• DE
  • EN
  • „Willkommen in einer stolzen Wissenschaftsstadt“

    Professor Michal Kucera, Konrektor für Forschung und Transfer an der Universität Bremen, über sein Engagement für die GDNÄ-Tagung 2026 und Wissenschaft in einer Stadt der kurzen Wege.

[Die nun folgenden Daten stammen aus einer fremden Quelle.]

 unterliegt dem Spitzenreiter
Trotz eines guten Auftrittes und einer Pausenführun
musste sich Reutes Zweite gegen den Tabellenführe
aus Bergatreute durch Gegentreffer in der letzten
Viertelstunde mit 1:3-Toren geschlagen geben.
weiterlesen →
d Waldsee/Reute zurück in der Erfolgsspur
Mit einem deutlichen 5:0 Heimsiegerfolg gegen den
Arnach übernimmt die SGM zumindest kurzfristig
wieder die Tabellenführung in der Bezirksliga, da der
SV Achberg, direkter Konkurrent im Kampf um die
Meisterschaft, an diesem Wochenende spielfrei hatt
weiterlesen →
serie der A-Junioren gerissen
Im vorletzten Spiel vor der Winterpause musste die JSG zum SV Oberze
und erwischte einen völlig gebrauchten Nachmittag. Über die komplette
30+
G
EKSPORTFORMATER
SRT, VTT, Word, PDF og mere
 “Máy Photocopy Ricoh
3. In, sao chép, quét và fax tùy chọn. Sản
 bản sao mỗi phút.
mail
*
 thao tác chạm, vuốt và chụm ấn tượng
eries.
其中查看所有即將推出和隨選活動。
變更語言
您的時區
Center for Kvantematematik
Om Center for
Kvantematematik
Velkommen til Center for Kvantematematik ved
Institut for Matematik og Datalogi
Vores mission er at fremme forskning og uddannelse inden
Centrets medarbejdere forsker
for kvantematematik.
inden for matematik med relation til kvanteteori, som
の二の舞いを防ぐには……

    Herr Professor Kucera, Sie haben das Amt des wissenschaftlichen Geschäftsführers für die GDNÄ-Versammlung 2026 in Bremen übernommen. Was hat Sie daran gereizt?
    Ich kenne die GDNÄ aus meiner Zeit an der Universität Tübingen. An die von der Medizin-Nobelpreisträgerin und damaligen GDNÄ-Präsidentin Christiane Nüsslein-Volhard ausgerichtete Versammlung kann ich mich noch gut erinnern. Mit ihren fachübergreifenden Vorträgen und ihrem Schülerprogramm war die Tagung für mich ein Vorbild für moderne Wissenschaftskommunikation. Zur Wissenschaftsstadt Bremen, in der ich seit dreizehn Jahren arbeite, passt das alles sehr gut. Ich habe daher gern zugesagt, als mich die heutige Präsidentin der GDNÄ bat, die Aufgabe zu übernehmen. 

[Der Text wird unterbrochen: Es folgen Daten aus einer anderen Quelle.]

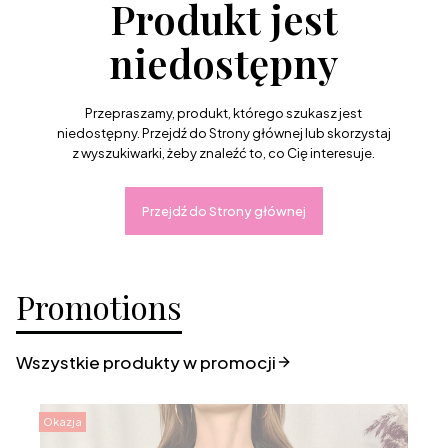
Produkt jest
niedostępny
Przepraszamy, produkt, którego szukasz jest
niedostępny. Przejdź do Strony głównej lub skorzystaj
z wyszukiwarki, żeby znaleźć to, co Cię interesuje.
Przejdź do Strony głównej
Promotions
Wszystkie produkty w promocji
Okazja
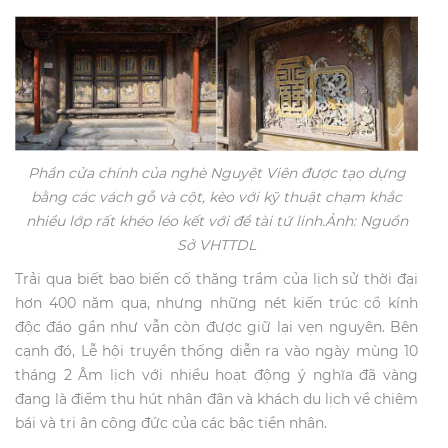
Phần cửa chính của nghè Nguyệt Viên được tạo dựng
bằng các vách gỗ và cột, kèo với kỹ thuật chạm khắc
nhiều lớp rất khéo léo kết với đề tài tứ linh.Ảnh: Nguồn
Sở VHTTDL
Trải qua biết bao biến cố thăng trầm của lịch sử thời đại
hơn 400 năm qua, nhưng những nét kiến trúc cổ kính
độc đáo gần như vẫn còn được giữ lại vẹn nguyên. Bên
cạnh đó, Lễ hội truyền thống diễn ra vào ngày mùng 10
tháng 2 Âm lịch với nhiều hoạt động ý nghĩa đã vàng
đang là điểm thu hút nhân đân và khách du lịch về chiêm
bái và tri ân công đức của các bậc tiền nhân.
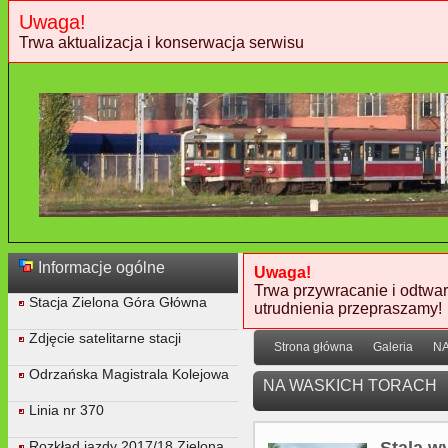
Uwaga!
Trwa aktualizacja i konserwacja serwisu
Informacje ogólne
Uwaga!
Trwa przywracanie i odtwar
Stacja Zielona Góra Główna
utrudnienia przepraszamy!
Zdjęcie satelitarne stacji
Strona główna
Galeria
N
Odrzańska Magistrala Kolejowa
NA WASKICH TORACH
Linia nr 370
Stala w
Rozkład jazdy 2017/18 Zielona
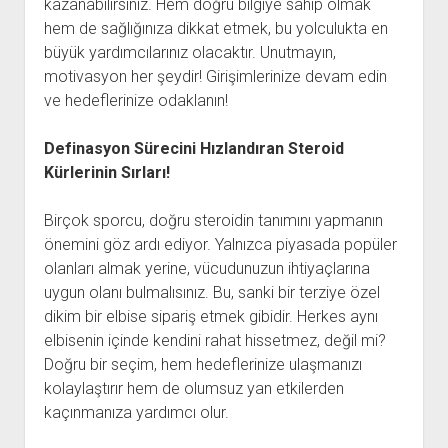
kazanabilirsiniz. Hem doğru bilgiye sahip olmak
hem de sağlığınıza dikkat etmek, bu yolculukta en
büyük yardımcılarınız olacaktır. Unutmayın,
motivasyon her şeydir! Girişimlerinize devam edin
ve hedeflerinize odaklanın!
Definasyon Sürecini Hızlandıran Steroid
Kürlerinin Sırları!
Birçok sporcu, doğru steroidin tanımını yapmanın
önemini göz ardı ediyor. Yalnızca piyasada popüler
olanları almak yerine, vücudunuzun ihtiyaçlarına
uygun olanı bulmalısınız. Bu, sanki bir terziye özel
dikim bir elbise sipariş etmek gibidir. Herkes aynı
elbisenin içinde kendini rahat hissetmez, değil mi?
Doğru bir seçim, hem hedeflerinize ulaşmanızı
kolaylaştırır hem de olumsuz yan etkilerden
kaçınmanıza yardımcı olur.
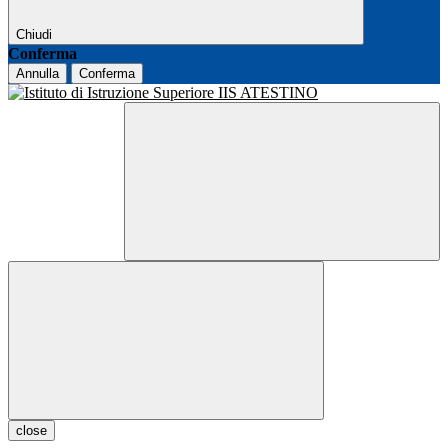
Chiudi
Conferma
Annulla
Conferma
close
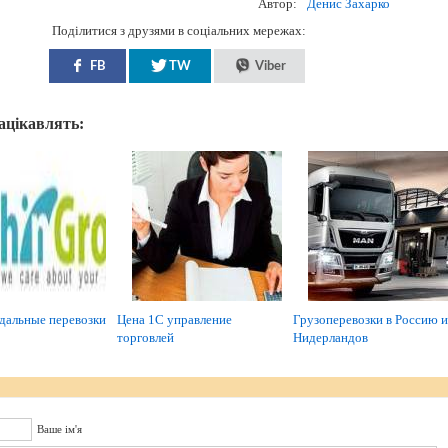
Автор:
Денис Захарко
Поділитися з друзями в соціальних мережах:
FB
TW
Viber
зацікавлять:
альные перевозки
Цена 1С управление
Грузоперевозки в Россию и
торговлей
Нидерландов
Ваше ім'я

    Wie können wir uns Ihre Tätigkeit als wissenschaftlicher Geschäftsführer vorstellen?
    Ich bereite der GDNÄ die Bühne vor Ort und unterstütze sie mit meinen Kontakten in der Bremer Wissenschafts-, Bildungs- und Kulturszene. Da geht es um die Gewinnung von Vortragenden, gute Adressen für das Begleitprogramm oder auch um Kontakte zu Schulen und zur Stadtverwaltung. Die Zeit und Kraft dafür investiere ich gern. Für uns ist die GDNÄ-Versammlung eine willkommene Gelegenheit, die Stärken des Wissenschaftsstandorts Bremen unter Beweis zu stellen.

      © DHI Bremen

    Professor Michal Kucera stellt die KI-Forschung seiner Universität bei einer Tagung in der Bremer Messehalle vor. Dort wird auch die 134. Versammlung der GDNÄ stattfinden.

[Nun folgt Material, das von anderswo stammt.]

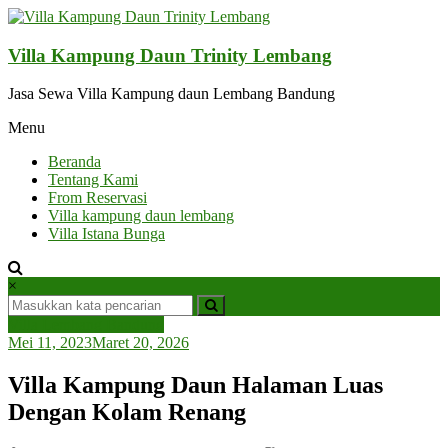
Lompat
ke
konten
Villa Kampung Daun Trinity Lembang
Jasa Sewa Villa Kampung daun Lembang Bandung
Menu
Beranda
Tentang Kami
From Reservasi
Villa kampung daun lembang
Villa Istana Bunga
×
Villa Lembang Bandung
Mei 11, 2023
Maret 20, 2026
Villa Kampung Daun Halaman Luas
Dengan Kolam Renang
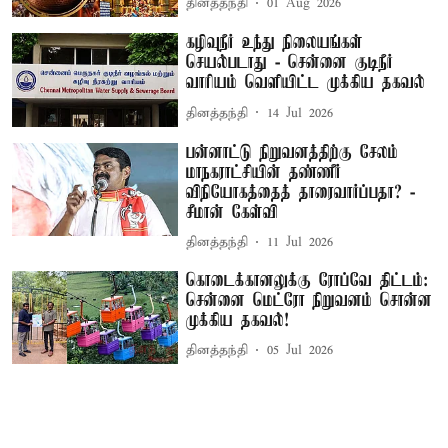
தினத்தந்தி
01 Aug 2026
கழிவுநீர் உந்து நிலையங்கள்
செயல்படாது - சென்னை குடிநீர்
வாரியம் வெளியிட்ட முக்கிய தகவல்
தினத்தந்தி
14 Jul 2026
பன்னாட்டு நிறுவனத்திற்கு சேலம்
மாநகராட்சியின் தண்ணீர்
விநியோகத்தைத் தாரைவார்ப்பதா? -
சீமான் கேள்வி
தினத்தந்தி
11 Jul 2026
கொடைக்கானலுக்கு ரோப்வே திட்டம்:
சென்னை மெட்ரோ நிறுவனம் சொன்ன
முக்கிய தகவல்!
தினத்தந்தி
05 Jul 2026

    Welche Stärken sind das?
    Der Stifterverband kürte Bremen im Jahr 2005 zur ersten deutschen „Stadt der Wissenschaft“. Das zeugt von der rasanten Entwicklung, die Hochschulen, Institute und die gesamte Wissenschaftsszene in Bremen und Bremerhaven in den letzten 50 Jahren gemacht haben. Ich selbst war immer von der großen Dichte an wissenschaftlichen Einrichtungen beeindruckt, die rund um unseren Campus im Technologiepark angesiedelt und miteinander stark vernetzt sind. Im Zentrum steht die Universität, drumherum scharen sich Hightech-Firmen und außeruniversitäre Institute. Die Wege sind kurz, gemeinsamer Treffpunkt ist oft die Mensa – das fördert Kooperationen. Mit unseren Schwerpunkten in der Meeresforschung, in künstlicher Intelligenz und Robotik, aber auch in den Sozialwissenschaften können wir international mithalten. Zudem ist Bremen eine tolle Stadt, die viel zu bieten hat. Die Menschen hier sind stolz darauf, in einer Stadt der Wissenschaft zu leben und sie kommen gern zu Vorträgen, Ausstellungen oder Diskussionsveranstaltungen. Die Bedeutung und der Nutzen von Wissenschaft für die Gesellschaft ist den Bremerinnen und Bremern bewusst.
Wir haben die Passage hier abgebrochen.